→ **YOUR OBJECTIVE**:
Look for the word "February" in the entries and copy every line where it shows up.

^^^^

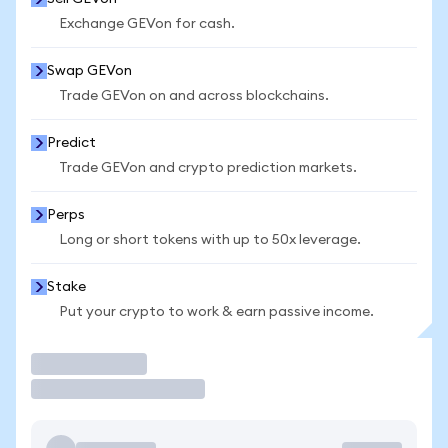
Exchange GEVon for cash.
Swap GEVon
Trade GEVon on and across blockchains.
Predict
Trade GEVon and crypto prediction markets.
Perps
Long or short tokens with up to 50x leverage.
Stake
Put your crypto to work & earn passive income.
Trade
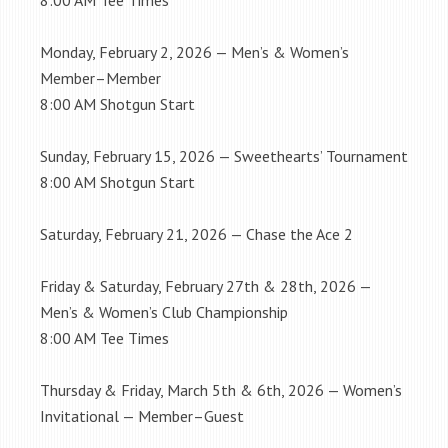
8:00 AM Tee Times
Monday, February 2, 2026 — Men’s & Women’s
Member–Member
8:00 AM Shotgun Start
Sunday, February 15, 2026 — Sweethearts’ Tournament
8:00 AM Shotgun Start
Saturday, February 21, 2026 — Chase the Ace 2
Friday & Saturday, February 27th & 28th, 2026 —
Men’s & Women’s Club Championship
8:00 AM Tee Times
Thursday & Friday, March 5th & 6th, 2026 — Women’s
Invitational — Member–Guest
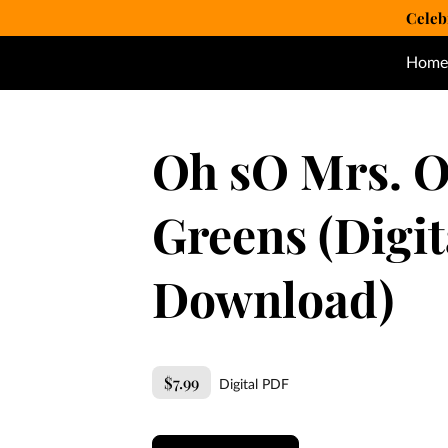
Celeb
Home
Oh sO Mrs. O
Greens (Digit
Download)
$7.99
Digital PDF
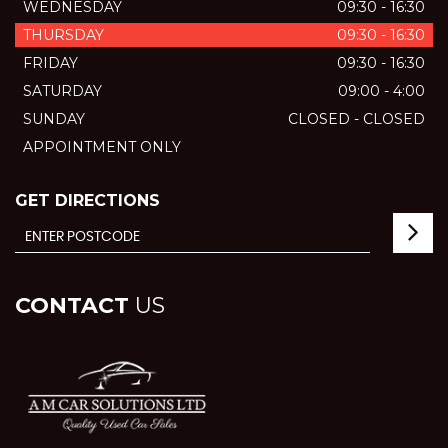
WEDNESDAY
09:30 - 16:30
THURSDAY
09:30 - 16:30
FRIDAY
09:30 - 16:30
SATURDAY
09:00 - 4:00
SUNDAY
CLOSED - CLOSED
APPOINTMENT ONLY
GET DIRECTIONS
CONTACT
US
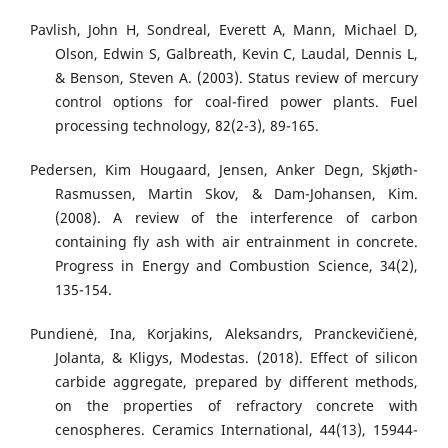
Pavlish, John H, Sondreal, Everett A, Mann, Michael D,
Olson, Edwin S, Galbreath, Kevin C, Laudal, Dennis L,
& Benson, Steven A. (2003). Status review of mercury
control options for coal-fired power plants. Fuel
processing technology, 82(2-3), 89-165.
Pedersen, Kim Hougaard, Jensen, Anker Degn, Skjøth-
Rasmussen, Martin Skov, & Dam-Johansen, Kim.
(2008). A review of the interference of carbon
containing fly ash with air entrainment in concrete.
Progress in Energy and Combustion Science, 34(2),
135-154.
Pundienė, Ina, Korjakins, Aleksandrs, Pranckevičienė,
Jolanta, & Kligys, Modestas. (2018). Effect of silicon
carbide aggregate, prepared by different methods,
on the properties of refractory concrete with
cenospheres. Ceramics International, 44(13), 15944-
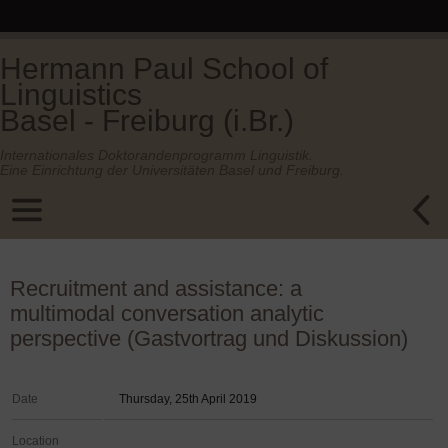
Hermann Paul School of
Linguistics
Basel - Freiburg (i.Br.)
Internationales Doktorandenprogramm Linguistik.
Eine Einrichtung der Universitäten Basel und Freiburg.
Recruitment and assistance: a
multimodal conversation analytic
perspective (Gastvortrag und Diskussion)
Date
Thursday, 25th April 2019
Location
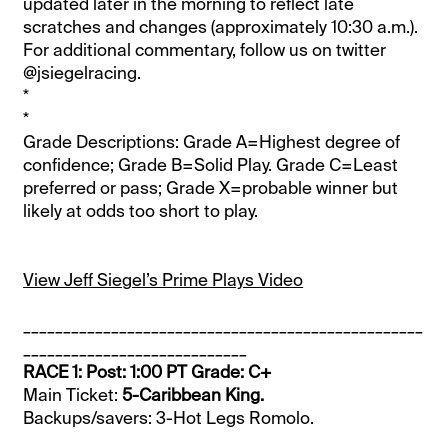
updated later in the morning to reflect late
scratches and changes (approximately 10:30 a.m.).
For additional commentary, follow us on twitter
@jsiegelracing.
*
*
Grade Descriptions: Grade A=Highest degree of
confidence; Grade B=Solid Play. Grade C=Least
preferred or pass; Grade X=probable winner but
likely at odds too short to play.
View Jeff Siegel’s Prime Plays Video
__________________________________________________
____________________________
RACE 1: Post: 1:00 PT Grade: C+
Main Ticket:
5-Caribbean King.
Backups/savers: 3-Hot Legs Romolo.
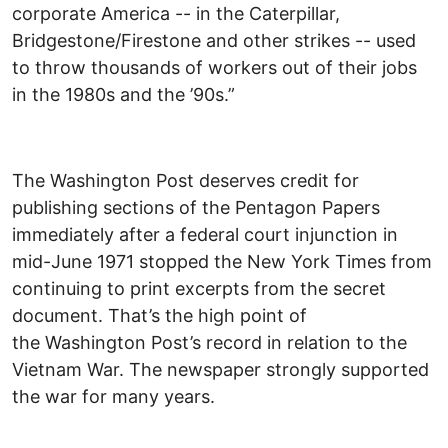
corporate America -- in the Caterpillar,
Bridgestone/Firestone and other strikes -- used
to throw thousands of workers out of their jobs
in the 1980s and the ’90s.”
The Washington Post deserves credit for
publishing sections of the Pentagon Papers
immediately after a federal court injunction in
mid-June 1971 stopped the New York Times from
continuing to print excerpts from the secret
document. That’s the high point of
the Washington Post’s record in relation to the
Vietnam War. The newspaper strongly supported
the war for many years.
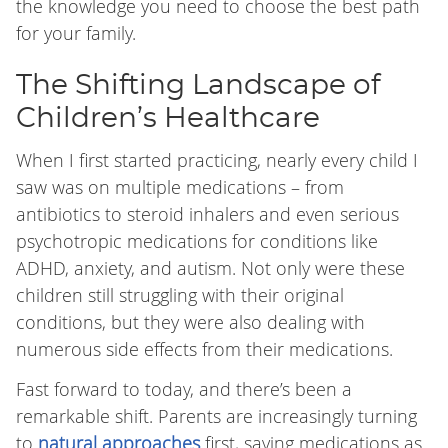
the knowledge you need to choose the best path
for your family.
The Shifting Landscape of
Children’s Healthcare
When I first started practicing, nearly every child I
saw was on multiple medications – from
antibiotics to steroid inhalers and even serious
psychotropic medications for conditions like
ADHD, anxiety, and autism. Not only were these
children still struggling with their original
conditions, but they were also dealing with
numerous side effects from their medications.
Fast forward to today, and there’s been a
remarkable shift. Parents are increasingly turning
to
natural approaches
first, saving medications as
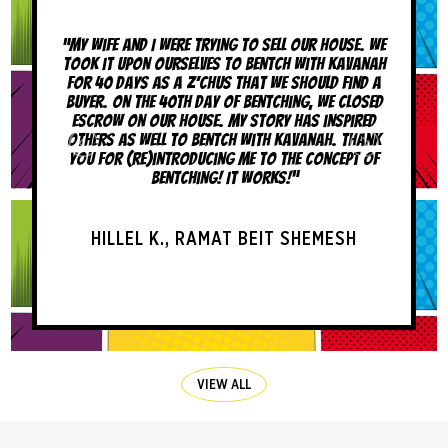
nd I were trying to sell our house. We
“A few months ago, I decide
on ourselves to bentch with kavanah
like a mentch after hear
ys as a z’chus that we should find a
brachos and yeshuos that 
the 40th day of bentching, we closed
I had really never bentch
n our house. My story has inspired
before that. In the past few
 well to bentch with kavanah. Thank
a tremendous amount o
re)introducing me to the concept of
recommend BLAM! to
bentching! It works!”
AVI H., LOS 
EL K., RAMAT BEIT SHEMESH
VIEW ALL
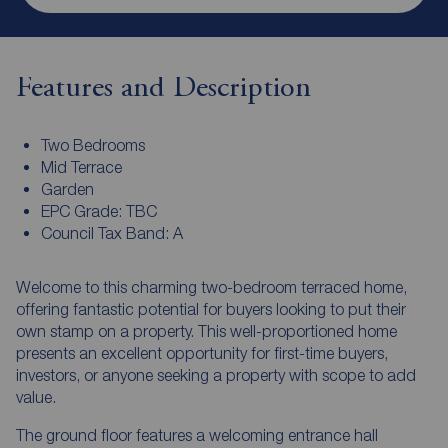
Features and Description
Two Bedrooms
Mid Terrace
Garden
EPC Grade: TBC
Council Tax Band: A
Welcome to this charming two-bedroom terraced home,
offering fantastic potential for buyers looking to put their
own stamp on a property. This well-proportioned home
presents an excellent opportunity for first-time buyers,
investors, or anyone seeking a property with scope to add
value.
The ground floor features a welcoming entrance hall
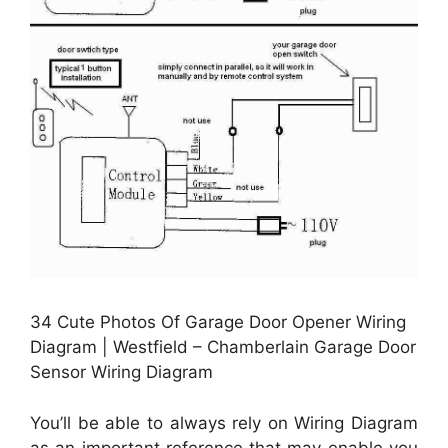
34 Cute Photos Of Garage Door Opener Wiring
Diagram | Westfield – Chamberlain Garage Door
Sensor Wiring Diagram
You’ll be able to always rely on Wiring Diagram
as an important reference that may enable you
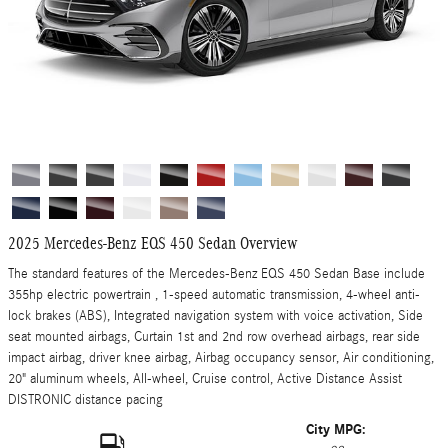
2025 Mercedes-Benz EQS 450 Sedan Overview
The standard features of the Mercedes-Benz EQS 450 Sedan Base include
355hp electric powertrain , 1-speed automatic transmission, 4-wheel anti-
lock brakes (ABS), Integrated navigation system with voice activation, Side
seat mounted airbags, Curtain 1st and 2nd row overhead airbags, rear side
impact airbag, driver knee airbag, Airbag occupancy sensor, Air conditioning,
20" aluminum wheels, All-wheel, Cruise control, Active Distance Assist
DISTRONIC distance pacing
City MPG:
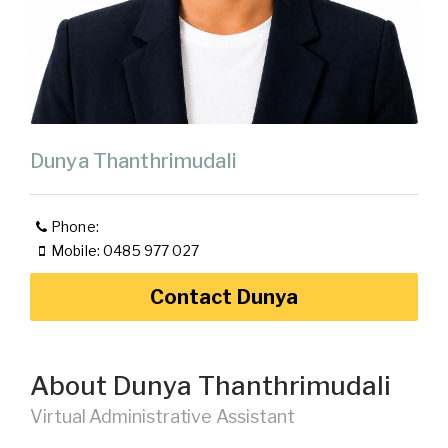
Dunya Thanthrimudali
Phone:
Mobile: 0485 977 027
Contact Dunya
About Dunya Thanthrimudali
Virtual Administrative Assistant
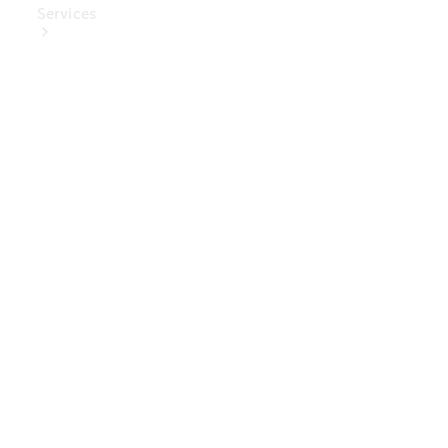
Services
Book Your
Service
Digital
Extras
Digital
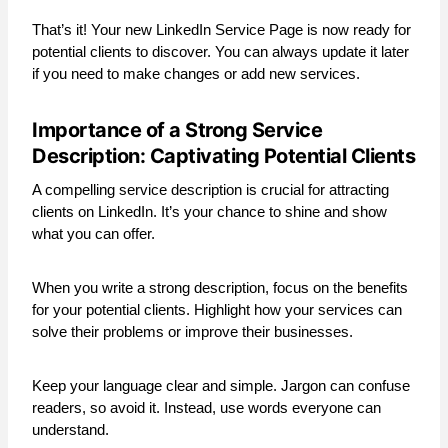
That’s it! Your new LinkedIn Service Page is now ready for
potential clients to discover. You can always update it later
if you need to make changes or add new services.
Importance of a Strong Service
Description: Captivating Potential Clients
A compelling service description is crucial for attracting
clients on LinkedIn. It’s your chance to shine and show
what you can offer.
When you write a strong description, focus on the benefits
for your potential clients. Highlight how your services can
solve their problems or improve their businesses.
Keep your language clear and simple. Jargon can confuse
readers, so avoid it. Instead, use words everyone can
understand.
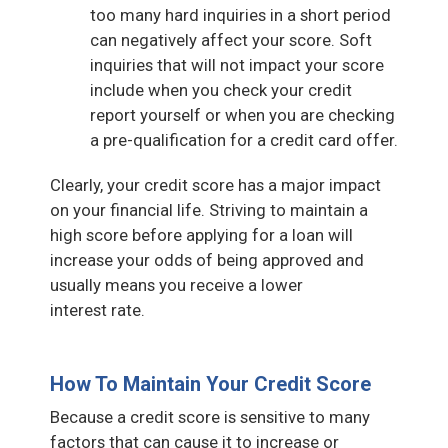
too many hard inquiries in a short period
can negatively affect your score. Soft
inquiries that will not impact your score
include when you check your credit
report yourself or when you are checking
a pre-qualification for a credit card offer.
Clearly, your credit score has a major impact
on your financial life. Striving to maintain a
high score before applying for a loan will
increase your odds of being approved and
usually means you receive a lower
interest rate.
How To Maintain Your Credit Score
Because a credit score is sensitive to many
factors that can cause it to increase or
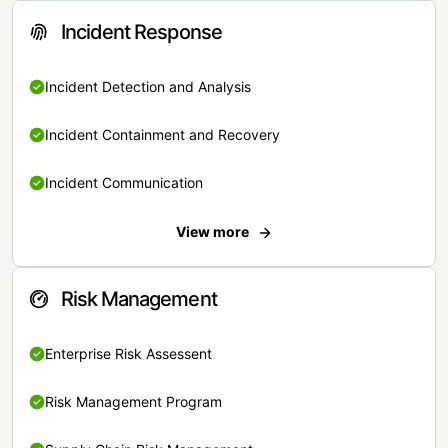
Incident Response
Incident Detection and Analysis
Incident Containment and Recovery
Incident Communication
View more
Risk Management
Enterprise Risk Assessent
Risk Management Program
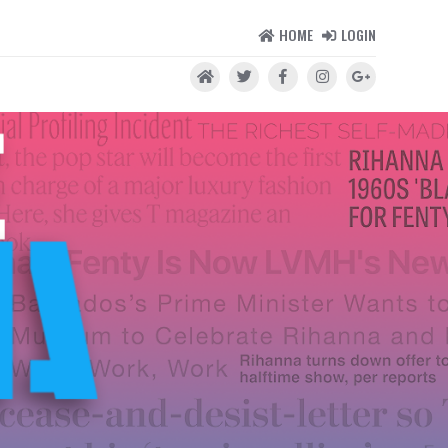
HOME
LOGIN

^^^^

→ **TASK RESPONSE**:
Monday, February 2, 2026 — Men’s & Women’s
Sunday, February 15, 2026 — Sweethearts’ Tournament
Saturday, February 21, 2026 — Chase the Ace 2
Friday & Saturday, February 27th & 28th, 2026 —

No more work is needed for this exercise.